Esclerodermia. Trata-se de um comprometimento do músculo liso da parede do trato gastrintestinal, resultando em atrofia e esclerose dos dois terços distais do esôfago. Como consequência, há aperistalse ou contrações de baixa amplitude no esôfago distal,

associada a uma pressão baixa ou ausente no EEI.

O esôfago proximal (músculo estriado) é poupado e exibe motilidade normal.

 

 

Figura 36.4

Algoritmo para investigação de paciente com disfagia.

 

Sinais E Sintomas

Acalásia. O sintoma principal é a disfagia, que, desde o início, ocorre tanto para sólidos quanto para líquidos, podendo ser intensificada pelo estresse emocional e por refeições apressadas. Regurgitação e dor torácica são de incidência comum, e pode haver pneumonias aspirativas devido à retenção de grandes quantidades de alimento e saliva no esôfago. A perda de peso é muito frequente, porém insidiosa, além de ser leve a moderada na maioria das vezes. Quando existe uma perda de peso muito acentuada, deve-se levantar a suspeita de neoplasia. O paciente com acalásia sofre significativo prejuízo social e emocional, na medida em que as refeições passam a ser um problema constante no seu dia a dia.

 

Espasmo esofágico difuso. Manifesta-se por dor torácica intermitente, classicamente conhecida como cólica esofágica, e disfagia para sólidos e líquidos. A dor resultante do EED deve ser diferenciada da angina do coração.

 

Esôfago em quebra-nozes. Há controvérsias a respeito da relação do EQN com os sintomas. Os achados manométricos do EQN são encontrados em 12% dos pacientes com dor torácica inexplicada. Entretanto, nem todos os pacientes com EQN têm dor torácica. Os pacientes com sintomas provavelmente apresentam uma sensibilidade visceral aumentada.

 

Esclerodermia. O envolvimento esofágico está presente em mais de 90% dos pacientes com esclerodermia (ou síndrome CREST). A manometria evidencia um padrão de redução da pressão basal do EEI e contrações fracas ou mesmo aperistalse no segmento afetado do corpo esofágico. Por esse motivo, os pacientes com esclerodermia apresentam mais chances de desenvolver doença do refluxo gastresofágico (DRGE), queixando-se frequentemente de pirose crônica e regurgitação. A disfagia progressiva para sólidos e líquidos pode desenvolver-se devido às alterações motoras ou à estenose péptica.

 

Estenose péptica. A estenose péptica é uma complicação da DRGE, afetando cerca de 1% dos pacientes. Ela está associada a idade avançada, sexo masculino e DRGE de longa duração subtratada. O quadro clínico geralmente é insidioso e progressivo, iniciando-se com disfagia para sólidos e evoluindo para líquidos conforme redução do lúmen esofágico. A estenose ocorre quase exclusivamente no terço inferior do esôfago, junto à junção escamocolunar, e está frequentemente associada à hérnia hiatal deslizante.

 

Anéis, membranas e divertículos. As membranas e os anéis esofágicos são estruturas delgadas que comprometem parcial ou totalmente a luz esofágica. Estão presentes em cerca de 15% da população e, na grande maioria, são assintomáticos. A apresentação mais frequente é conhecida como anel de Schatzki, uma dobra submucosa situada na transição entre os epitélios escamoso e colunar, no nível da junção esofagogástrica, geralmente associado à hérnia hiatal deslizante. Tipicamente o paciente queixa-se de disfagia esporádica para sólidos, por vezes com impactação de alimentos, em especial a carne.

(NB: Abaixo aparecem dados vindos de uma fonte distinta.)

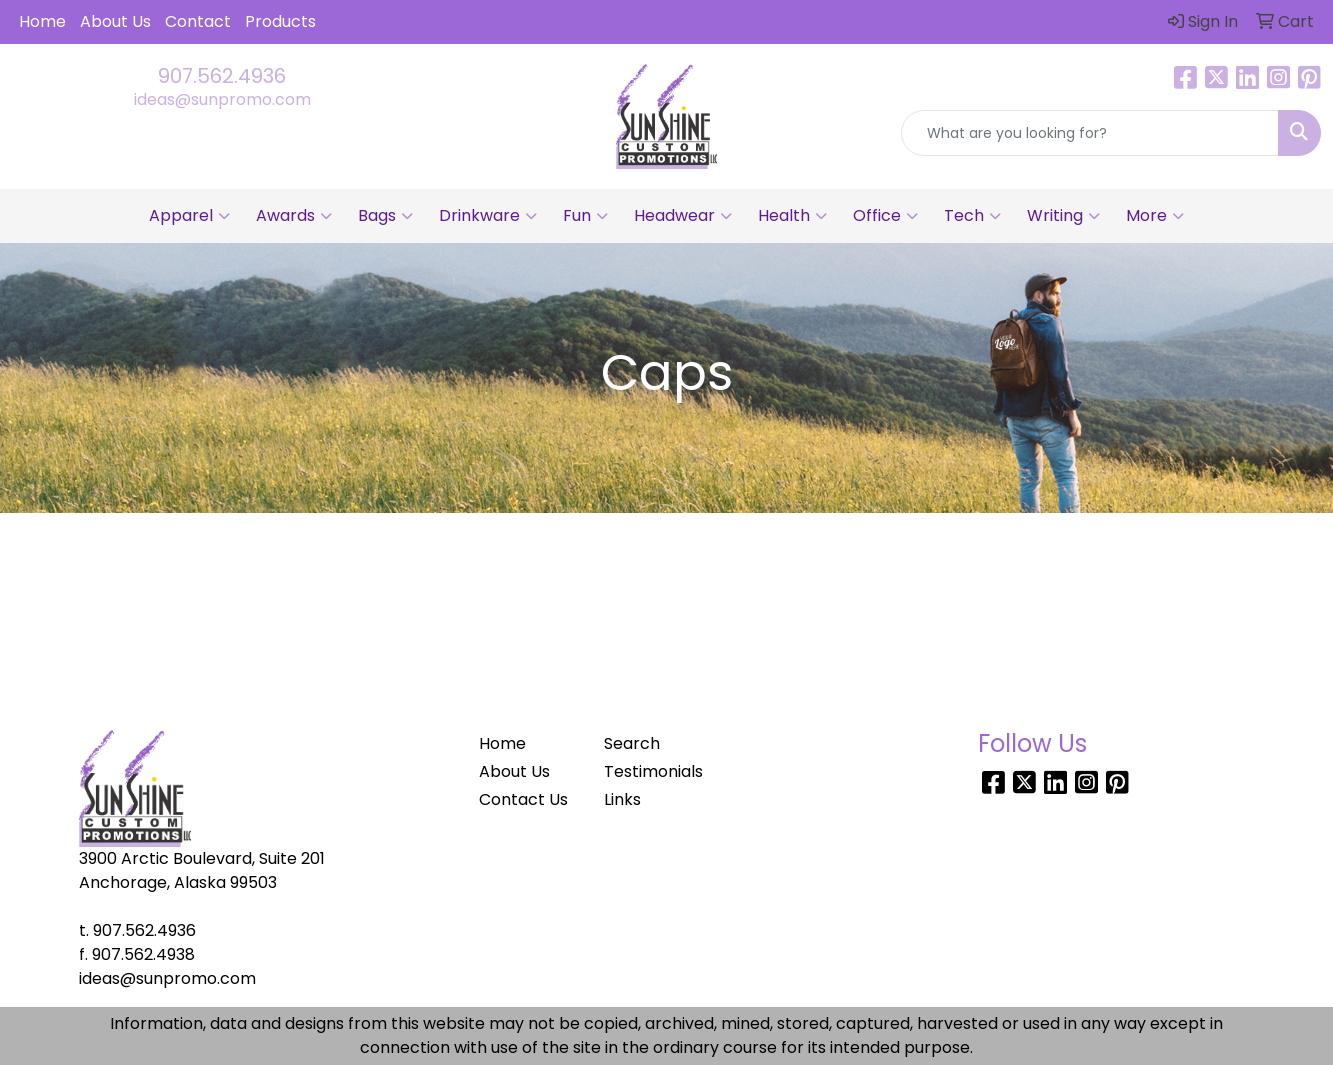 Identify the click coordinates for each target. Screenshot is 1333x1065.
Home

Outro achado mais raro é a presença de um anel contrátil, composto de tecido muscular hipertrofiado revestido de epitélio escamoso, de localização mais proximal em relação ao anel de Schatzki, que pode causar disfagia e precisa ser diferenciado de outras lesões, como estenoses ou acalásia.

A relação de membrana esofágica com anemia ferropriva grave é conhecida como síndrome de Plummer-Vinson. Nesse caso, outras alterações relacionadas à anemia, como coiloníquia e glossite atrófica, manifestam-se.

Os divertículos esofágicos são evaginações da parede do órgão. O divertículo de maior relevância clínica é o de Zenker, que ocorre em uma zona de fraqueza natural da parede posterior da hipofaringe e apresenta-se como causa de halitose e regurgitação de alimentos. Quando grandes, eles podem causar disfagia devido à compressão esofágica.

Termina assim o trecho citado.